Blacktop Deluxe – Presence and Gain

black top

Blacktop Deluxe
Presence and Gain
Self-Release

British Blues Rock is Still Alive and Kicking

I really wasn’t sure what to expect when Keith Howe got in touch a week before Christmas and asked if I would be interested in reviewing his bands new album. Thankfully he included a link to a YouTube video and as it was coffee break at RMHQ I pressed play. The song wasn’t two minutes in, when I replied by e-mail that ‘yes’ I’d love to hear a full album.
Although the opening track is called Crank It Up! It owes a lot more to the Blues Rockers of my teens like Free, Thin Lizzy and even early Status Qua than the likes of Lemmy, Sabbath or the Anthrax’s. A pretty damn heavy bass line hold the song together as lead singer and guitarist extraordinaire, Howe nearly melts his strings as he belts it out ala Paul Rogers.
As you’d expect from musicians of a ‘certain vintage’ they hardly put a note wrong; but it’s the quality of the songwriting that has impressed me more than anything – especially the driving ballad One Step at a Time and the fist pumping, headbanging Too Little, Too Late which would have been a floor filler at Stanley Youth Centre when I was a lad.
Obviously this type of no-nonsense Blue Rock is best heard live, after a few pints; but this particular album will stand the test of time as an album on its own merits. I can certainly imagine myself; sticking the disc into the car stereo on a sunny day and rocking down the M1 to Right Side of Wrong and the Southern Rocker Suds n Crow.
Blacktop Deluxe are far from just being one trick pony, Boogie Merchants as the delightful ballad Man Down proves. The guitars are a bit more restrained here and the piano comes to the fore as Howe; cleverly name checks several of those classic Rock songs that inspired him and me and you; in our youth and the thoughts of all those stars now burning in the sky; keeps getting him back on stage night after night.
As I sit here I can’t help feeling that albums like this have the habit of depressing me. Don’t get me wrong; Blacktop Deluxe from the Cornish Delta are individually fine musicians and can write a rocking Blues tune as well as anyone at the moment; but they would probably make a much better living calling themselves Creme or Free’d or something just as inane; and just churning out 70’s classics for people who don’t really like music.
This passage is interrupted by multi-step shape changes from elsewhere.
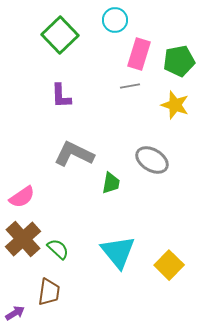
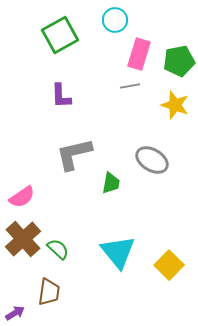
green square: rotated 15 degrees clockwise
gray L-shape: rotated 39 degrees counterclockwise
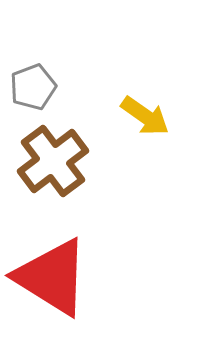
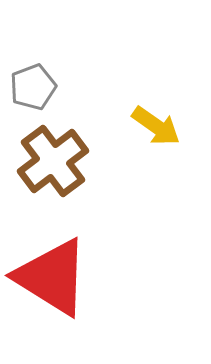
yellow arrow: moved 11 px right, 10 px down
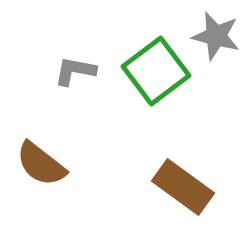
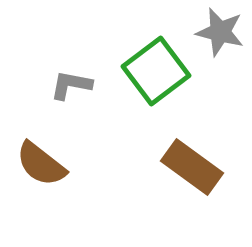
gray star: moved 4 px right, 4 px up
gray L-shape: moved 4 px left, 14 px down
brown rectangle: moved 9 px right, 20 px up
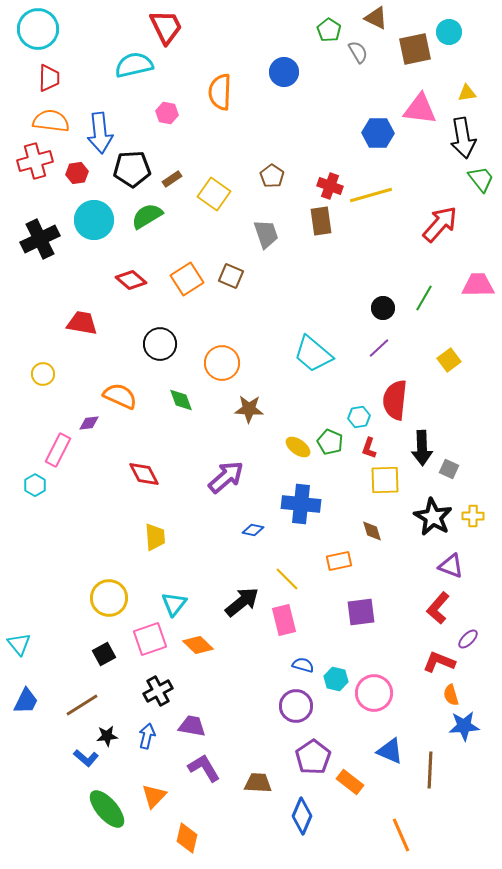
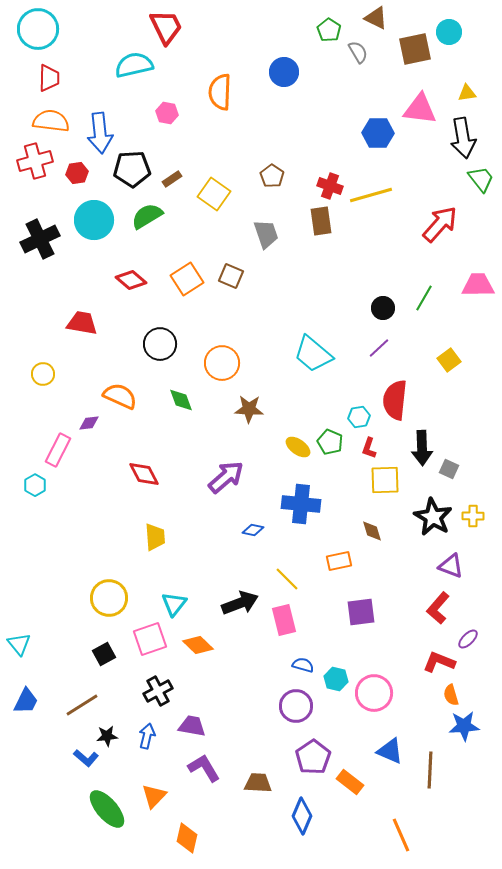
black arrow at (242, 602): moved 2 px left, 1 px down; rotated 18 degrees clockwise
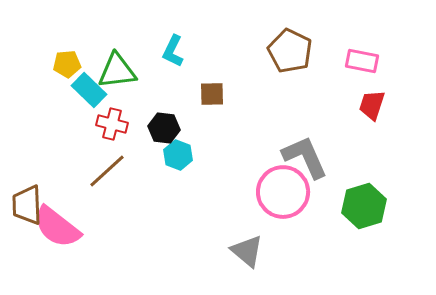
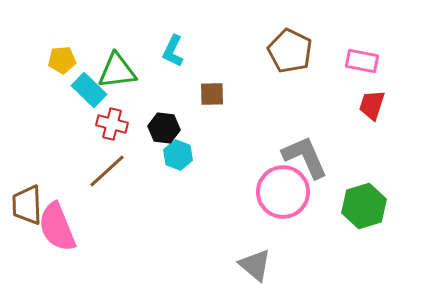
yellow pentagon: moved 5 px left, 4 px up
pink semicircle: rotated 30 degrees clockwise
gray triangle: moved 8 px right, 14 px down
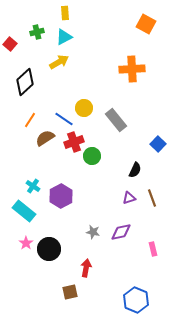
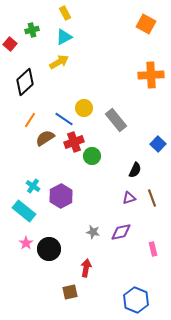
yellow rectangle: rotated 24 degrees counterclockwise
green cross: moved 5 px left, 2 px up
orange cross: moved 19 px right, 6 px down
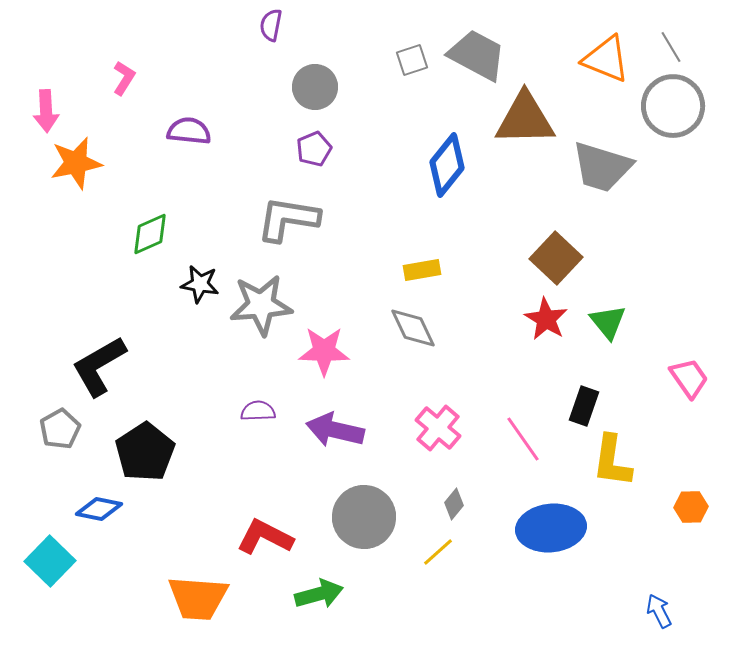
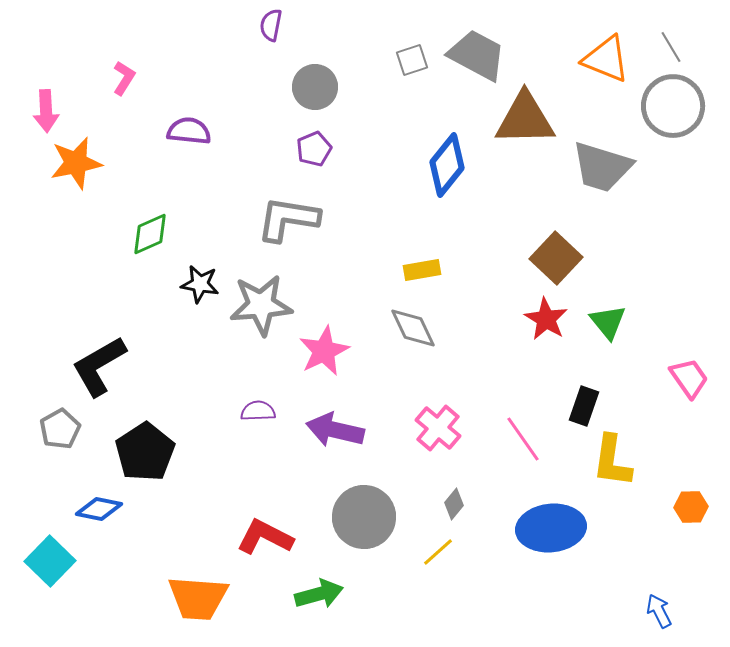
pink star at (324, 351): rotated 27 degrees counterclockwise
Instead; on this their second album, they have decided to continue ploughing the lonely furrow of the itinerant musician; and in Presence and Gain they have created an album that stands tall, proud; and certainly flies the flag for British Blues Rock in all it’s glory. It would be a huge shame if it was to get lost and ignored by Rock fans who actually love songs like these.